The Hidden Cost of Calling AI Too Early
I stopped calling AI on every request — and everything got better.
The Problem
In one of my projects, I was generating AI-based insights from user activity.
The initial design was simple:
Every request for today’s insight → call the AI model → return a fresh response.
GET /api/insights/today
At first, this felt clean and correct.
But in practice, it created serious problems:
- 429 rate limit errors within hours
- Daily quota exhausted before noon
- Random failures affecting users
- Costs scaling linearly with traffic
The system was working — but it wasn’t sustainable.
The Real Issue
The problem wasn’t the AI provider.
It was the trigger model.
The system never asked basic questions before making an expensive call:
- Has anything actually changed?
- Did I already generate a response recently?

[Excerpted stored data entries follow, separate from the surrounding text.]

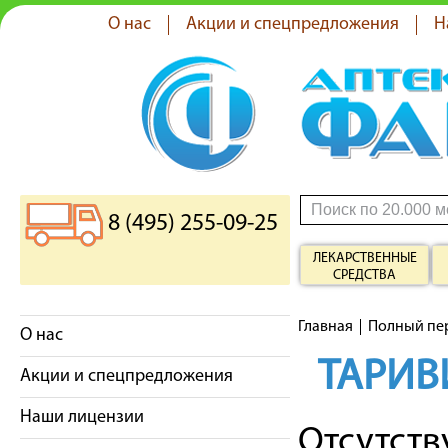
О нас
Акции и спецпредложения
Н
8 (495) 255-09-25
ЛЕКАРСТВЕННЫЕ
СРЕДСТВА
Главная
Полный пе
О нас
ТАРИВ
Акции и спецпредложения
Наши лицензии
Отсутст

- Is the user even active today?
Without these checks, every request was treated as:
“Generate a new insight now.”
That assumption was the real bug.
The New Approach
Instead of adding caching on top, I redesigned the system into an event-driven pipeline.
AI became the last step, not the default.
System Flow
Here’s the simplified request flow:
flowchart TD
A[Request for today's insight] --> B{Activity today?}
B -- No --> C[Reuse latest insight or fallback]
B -- Yes --> D{Meaningful change?}
D -- No --> C
D -- Yes --> E{Cooldown passed?}
E -- No --> C
E -- Yes --> F{Daily cap reached?}
F -- Yes --> C
F -- No --> G{Global AI limit reached?}
G -- Yes --> H[Use deterministic fallback]
G -- No --> I[Call AI model]
I --> J[Persist insight]
H --> J
C --> J
Most requests now end at a simple database read — not an AI call.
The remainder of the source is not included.